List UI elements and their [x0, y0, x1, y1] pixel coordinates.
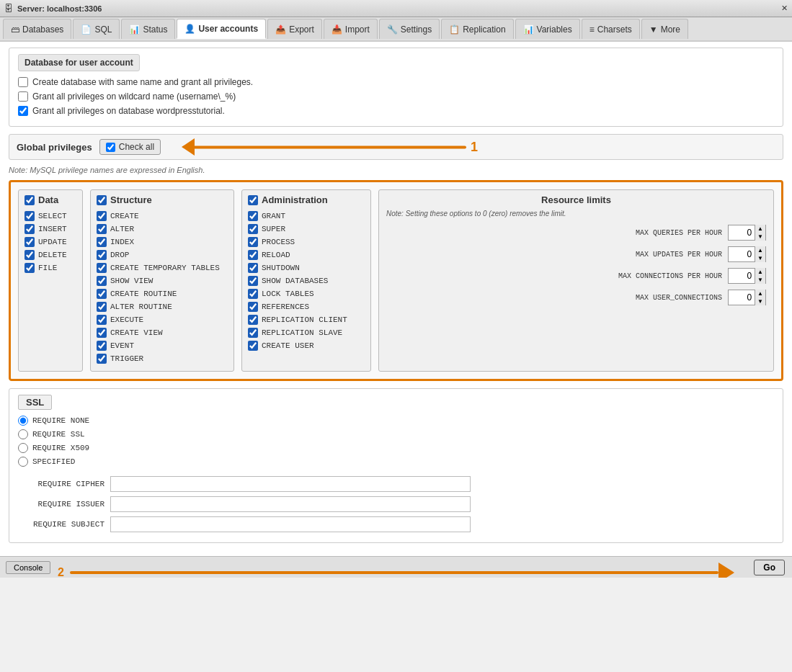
label-lock-tables: LOCK TABLES: [262, 290, 314, 298]
tab-status[interactable]: 📊 Status: [121, 19, 175, 39]
priv-item-create-routine: CREATE ROUTINE: [97, 289, 228, 299]
priv-item-alter: ALTER: [97, 224, 228, 234]
db-checkbox-1[interactable]: [18, 91, 28, 102]
db-checkbox-0[interactable]: [18, 77, 28, 87]
resource-limits: Resource limits Note: Setting these opti…: [378, 189, 774, 372]
priv-item-create-temp: CREATE TEMPORARY TABLES: [97, 263, 228, 273]
priv-item-create-user: CREATE USER: [248, 341, 365, 351]
resource-input-0[interactable]: [729, 225, 755, 240]
close-icon[interactable]: ✕: [781, 4, 788, 13]
arrow-2-line: [70, 571, 718, 574]
checkbox-alter-routine[interactable]: [97, 302, 107, 312]
go-button[interactable]: Go: [754, 560, 785, 575]
checkbox-shutdown[interactable]: [248, 263, 258, 273]
checkbox-grant[interactable]: [248, 211, 258, 221]
ssl-cipher-input[interactable]: [110, 476, 471, 492]
label-drop: DROP: [110, 251, 129, 259]
tab-user-accounts[interactable]: 👤 User accounts: [177, 19, 266, 39]
checkbox-super[interactable]: [248, 224, 258, 234]
privileges-inner: Data SELECT INSERT UPDATE DELETE: [18, 189, 774, 372]
checkbox-execute[interactable]: [97, 315, 107, 325]
label-file: FILE: [38, 264, 57, 272]
tab-sql[interactable]: 📄 SQL: [73, 19, 120, 39]
resource-input-1[interactable]: [729, 247, 755, 261]
checkbox-process[interactable]: [248, 237, 258, 247]
ssl-radio-ssl[interactable]: [18, 429, 28, 439]
administration-group-header: Administration: [248, 194, 365, 205]
ssl-subject-input[interactable]: [110, 516, 471, 532]
priv-item-reload: RELOAD: [248, 250, 365, 260]
label-alter: ALTER: [110, 225, 134, 233]
resource-spin-down-2[interactable]: ▼: [755, 276, 765, 284]
tab-import[interactable]: 📥 Import: [324, 19, 378, 39]
ssl-issuer-input[interactable]: [110, 496, 471, 512]
resource-spin-up-0[interactable]: ▲: [755, 225, 765, 233]
checkbox-create-view[interactable]: [97, 328, 107, 338]
resource-spin-down-0[interactable]: ▼: [755, 233, 765, 241]
checkbox-event[interactable]: [97, 341, 107, 351]
checkbox-replication-slave[interactable]: [248, 328, 258, 338]
checkbox-index[interactable]: [97, 237, 107, 247]
more-icon: ▼: [649, 24, 658, 35]
checkbox-create-temp[interactable]: [97, 263, 107, 273]
db-checkbox-2[interactable]: [18, 106, 28, 116]
checkbox-create-routine[interactable]: [97, 289, 107, 299]
tab-more[interactable]: ▼ More: [641, 19, 688, 39]
ssl-radio-none[interactable]: [18, 416, 28, 426]
checkbox-create-user[interactable]: [248, 341, 258, 351]
administration-group-checkbox[interactable]: [248, 195, 258, 205]
label-execute: EXECUTE: [110, 315, 143, 324]
checkbox-create[interactable]: [97, 211, 107, 221]
checkbox-show-databases[interactable]: [248, 276, 258, 286]
label-super: SUPER: [262, 225, 285, 233]
checkbox-update[interactable]: [25, 237, 35, 247]
priv-item-drop: DROP: [97, 250, 228, 260]
checkbox-drop[interactable]: [97, 250, 107, 260]
ssl-radio-x509[interactable]: [18, 443, 28, 453]
status-icon: 📊: [129, 24, 140, 35]
resource-spin-down-3[interactable]: ▼: [755, 297, 765, 305]
tab-charsets[interactable]: ≡ Charsets: [582, 19, 640, 39]
resource-input-3[interactable]: [729, 290, 755, 305]
tab-databases[interactable]: 🗃 Databases: [3, 19, 71, 39]
import-icon: 📥: [332, 24, 342, 35]
resource-input-wrap-2: ▲ ▼: [728, 268, 766, 284]
structure-group-checkbox[interactable]: [97, 195, 107, 205]
checkbox-file[interactable]: [25, 263, 35, 273]
resource-spin-up-1[interactable]: ▲: [755, 246, 765, 254]
label-create: CREATE: [110, 212, 139, 220]
checkbox-insert[interactable]: [25, 224, 35, 234]
checkbox-alter[interactable]: [97, 224, 107, 234]
checkbox-lock-tables[interactable]: [248, 289, 258, 299]
checkbox-trigger[interactable]: [97, 354, 107, 364]
priv-item-update: UPDATE: [25, 237, 76, 247]
console-button[interactable]: Console: [6, 561, 50, 574]
resource-spin-up-3[interactable]: ▲: [755, 290, 765, 297]
check-all-checkbox[interactable]: [106, 143, 115, 152]
note-text: Note: MySQL privilege names are expresse…: [9, 166, 783, 174]
checkbox-replication-client[interactable]: [248, 315, 258, 325]
ssl-radio-specified[interactable]: [18, 457, 28, 467]
ssl-radio-specified-label: SPECIFIED: [32, 457, 75, 466]
checkbox-delete[interactable]: [25, 250, 35, 260]
resource-spin-up-2[interactable]: ▲: [755, 268, 765, 276]
resource-spin-down-1[interactable]: ▼: [755, 254, 765, 262]
ssl-field-subject-row: REQUIRE SUBJECT: [18, 516, 774, 532]
ssl-section: SSL REQUIRE NONE REQUIRE SSL REQUIRE X50…: [9, 388, 783, 543]
label-insert: INSERT: [38, 225, 67, 233]
resource-input-wrap-1: ▲ ▼: [728, 246, 766, 262]
data-group-checkbox[interactable]: [25, 195, 35, 205]
label-create-view: CREATE VIEW: [110, 328, 163, 337]
tab-settings[interactable]: 🔧 Settings: [379, 19, 440, 39]
check-all-area[interactable]: Check all: [99, 139, 161, 155]
label-shutdown: SHUTDOWN: [262, 264, 300, 272]
tab-replication[interactable]: 📋 Replication: [441, 19, 513, 39]
resource-spin-1: ▲ ▼: [755, 246, 765, 262]
resource-input-2[interactable]: [729, 269, 755, 283]
checkbox-references[interactable]: [248, 302, 258, 312]
checkbox-reload[interactable]: [248, 250, 258, 260]
checkbox-show-view[interactable]: [97, 276, 107, 286]
tab-variables[interactable]: 📊 Variables: [515, 19, 580, 39]
tab-export[interactable]: 📤 Export: [267, 19, 322, 39]
checkbox-select[interactable]: [25, 211, 35, 221]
*-*-*
Exercise directions: The answer must be every line from the entries above that holds the string "shutdown".

Solution to this task:
checkbox-shutdown[interactable]: [248, 263, 258, 273]
label-shutdown: SHUTDOWN: [262, 264, 300, 272]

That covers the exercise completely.